Hochrüstung geht leider nicht. Der Kunde hat noch 5 von diesen Maschinen und bei denen ist überall auch noch das OP 396 drin und da will er nix anderes in der Halle stehen haben.

Nee ich bin nicht böse aber beim ersten lesen dachte ich halt 
DER HAT GUT LACHEN ....   (hat er ja auch).

peter(R)


----------



## gravieren (8 Mai 2008)

Hast du mal bei http://softwerk.at angefragt.

Die machen auch Programmierungen/Änderungen an OP-Projekten.

Ich denke, die sollten noch alle Tool haben.

Zudem bieten Sie auch noch EPROMs für dieses OP396 an.


Anrufen schadet hierbei nix.


----------



## Peter Wahlen (8 Mai 2008)

Hallo Peter(R),

wenn Du die Com396 Software hast und ein PG685 - das ist doch super!

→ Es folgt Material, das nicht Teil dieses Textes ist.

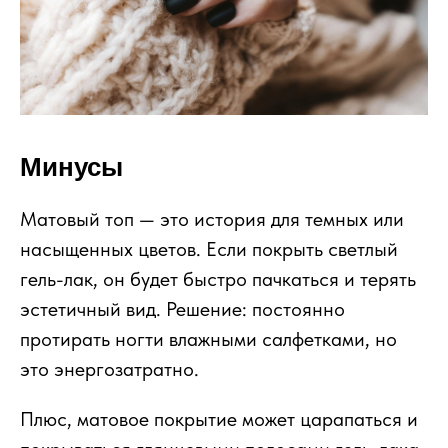
Минусы
Матовый топ — это история для темных или
насыщенных цветов. Если покрыть светлый
гель-лак, он будет быстро пачкаться и терять
эстетичный вид. Решение: постоянно
протирать ногти влажными салфетками, но
это энергозатратно.
Плюс, матовое покрытие может царапаться и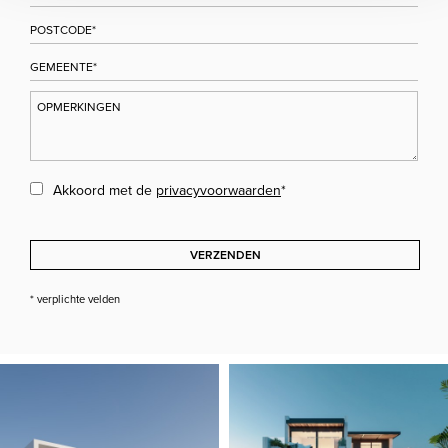
Akkoord met de
privacyvoorwaarden
*
VERZENDEN
* verplichte velden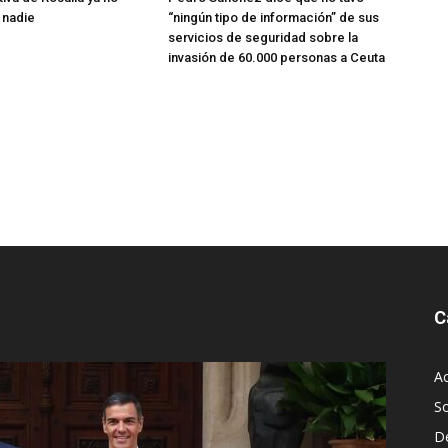
 nadie
“ningún tipo de información” de sus
servicios de seguridad sobre la
invasión de 60.000 personas a Ceuta
C
Ac
S
D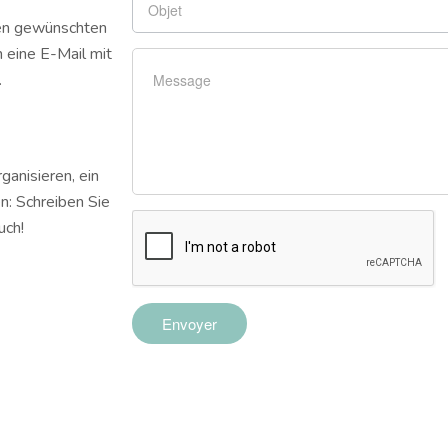
den gewünschten
n eine E-Mail mit
.
ganisieren, ein
n: Schreiben Sie
uch!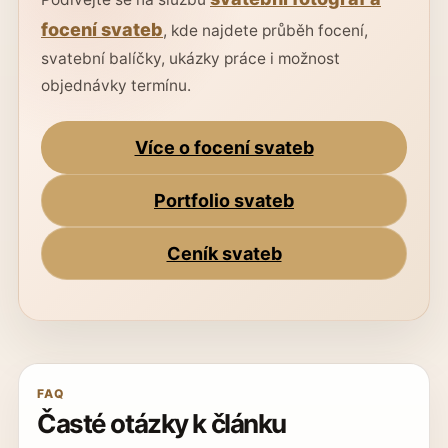
focení svateb
, kde najdete průběh focení,
svatební balíčky, ukázky práce i možnost
objednávky termínu.
Více o focení svateb
Portfolio svateb
Ceník svateb
FAQ
Časté otázky k článku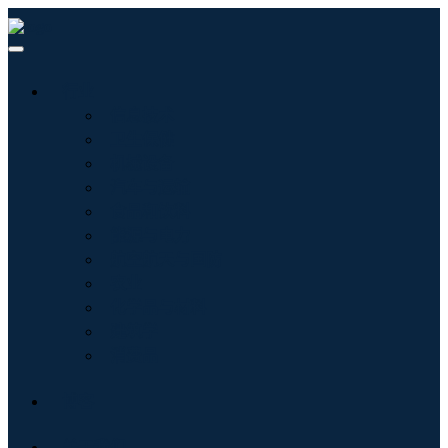
行业
信息技术
卫生保健
机械设备
汽车与运输
食品和饮料
能源与电力
航空航天与国防
农业
化学品与材料
建筑学
消费品
博客
关于我们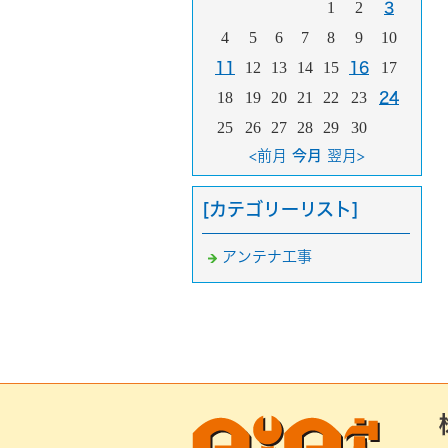
1
2
3
4
5
6
7
8
9
10
12
13
14
15
17
11
16
18
19
20
21
22
23
24
25
26
27
28
29
30
<前月
今月
翌月>
[カテゴリーリスト]
アンテナ工事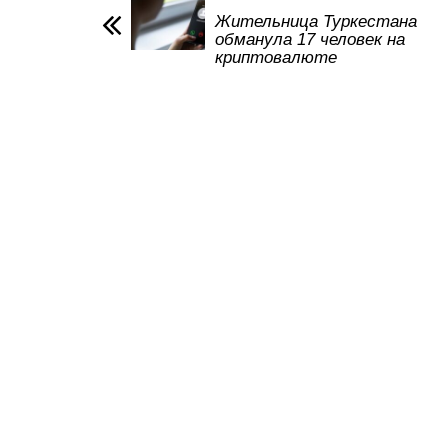
p
o
a
m
Жительница Туркестана
обманула 17 человек на
p
o
ss
криптовалюте
k
ni
ki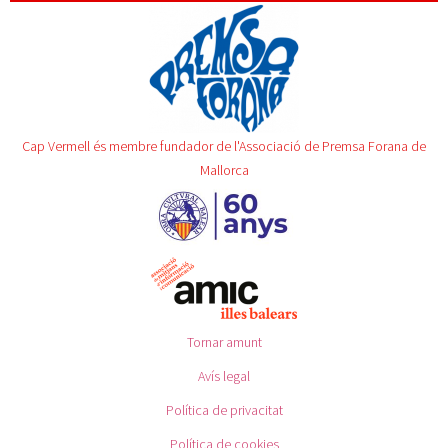
Cap Vermell és membre fundador de l'Associació de Premsa Forana de
Mallorca
Tornar amunt
Avís legal
Política de privacitat
Política de cookies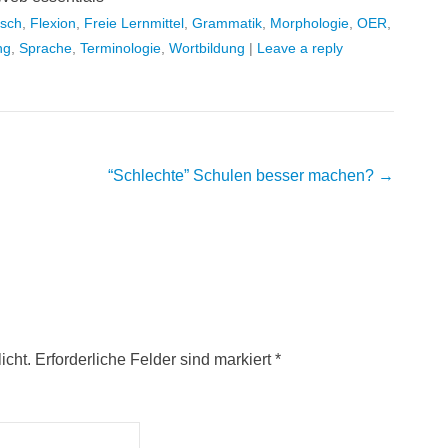
sch
,
Flexion
,
Freie Lernmittel
,
Grammatik
,
Morphologie
,
OER
,
ng
,
Sprache
,
Terminologie
,
Wortbildung
|
Leave a reply
“Schlechte” Schulen besser machen?
→
icht. Erforderliche Felder sind markiert
*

1. Die com396 Software mit den P-Utilities auf eine P-C/PM Diskette kopieren.
   Achtung: Die P-Utl's laufen nur bis win98!
2. Deine xx.396 Datei auf P-C/PM Diskette kopieren.
3. Beide P-C/PM Disketten auf das PG685 kopieren.
    z.B.: pip b:=a:*.*
4. s5 auf pg685 starten
5. in der Packetanwahl com396 auswählen
6. mit F7 (HELP) werden oft Vorschläge ausgeführt

Die P-Utl's (free-/shareware) gibts irgendwo kostenlos bei Siemens (einfach googlen)
Alle mir bekannte COM Software ist für P-C/PM geeignet, und läuft unter diesem BSys - bei S5 V6+7 mit P-C/PM Emulator.

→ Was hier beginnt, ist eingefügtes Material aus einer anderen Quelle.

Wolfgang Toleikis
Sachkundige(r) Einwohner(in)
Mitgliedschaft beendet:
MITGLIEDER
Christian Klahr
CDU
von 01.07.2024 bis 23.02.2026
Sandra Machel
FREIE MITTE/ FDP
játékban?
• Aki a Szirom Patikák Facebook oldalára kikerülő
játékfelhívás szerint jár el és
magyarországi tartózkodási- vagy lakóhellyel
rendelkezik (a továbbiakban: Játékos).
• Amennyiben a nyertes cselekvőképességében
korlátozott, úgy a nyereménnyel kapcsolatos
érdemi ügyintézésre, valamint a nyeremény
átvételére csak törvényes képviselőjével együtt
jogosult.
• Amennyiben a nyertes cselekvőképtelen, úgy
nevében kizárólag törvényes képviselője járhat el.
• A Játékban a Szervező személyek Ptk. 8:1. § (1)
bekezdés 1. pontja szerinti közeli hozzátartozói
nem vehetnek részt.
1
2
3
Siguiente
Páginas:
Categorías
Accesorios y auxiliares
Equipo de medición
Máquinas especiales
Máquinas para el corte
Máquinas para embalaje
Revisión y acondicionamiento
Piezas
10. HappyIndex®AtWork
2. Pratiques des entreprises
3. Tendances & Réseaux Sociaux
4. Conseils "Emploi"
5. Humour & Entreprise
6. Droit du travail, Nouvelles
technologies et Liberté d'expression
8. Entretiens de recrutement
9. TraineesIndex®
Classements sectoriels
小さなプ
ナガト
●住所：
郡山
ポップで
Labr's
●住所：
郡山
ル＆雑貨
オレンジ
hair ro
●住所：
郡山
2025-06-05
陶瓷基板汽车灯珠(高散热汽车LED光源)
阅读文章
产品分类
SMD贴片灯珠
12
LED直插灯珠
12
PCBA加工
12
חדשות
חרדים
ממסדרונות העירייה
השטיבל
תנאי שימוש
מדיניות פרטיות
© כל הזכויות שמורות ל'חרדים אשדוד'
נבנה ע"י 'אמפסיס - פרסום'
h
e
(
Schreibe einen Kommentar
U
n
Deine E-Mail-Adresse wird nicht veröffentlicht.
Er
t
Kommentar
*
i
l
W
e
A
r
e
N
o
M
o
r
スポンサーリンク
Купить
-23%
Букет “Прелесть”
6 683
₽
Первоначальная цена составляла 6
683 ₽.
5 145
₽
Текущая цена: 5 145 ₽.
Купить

com396 läuft bei mir auf PG685 (P-C/PM), PG750 (DOS), PG740 (win98 ), verschiedene Notebooks (winXP prof).
Die EPROMs / EEPROMS für op396 kann die auf allen PG's brennen, schreiben, löschen... (PG685, PG750, PG740).

vill Jröß (viele Grüße)
Peter


----------



## peter(R) (8 Mai 2008)

Sorry hatte ich vergessen zu schreiben PG 685 
Diskettenlaufwerk KAPUTT :sad: 

peter(R)


----------



## peter(R) (8 Mai 2008)

@ peter (ohne R)

bedeutet das, daß du die Dateien die ich da weiter oben angehängt habe lesen kannst ???

peter(R)


----------



## Peter Wahlen (8 Mai 2008)

Hallo Peter mit (R),

tschuldigung, aber ich habe erst jetzt wieder ins Netz geschaut.
Die Forumsuhr scheint nicht zu stimmen, es ist jetzt 17:50.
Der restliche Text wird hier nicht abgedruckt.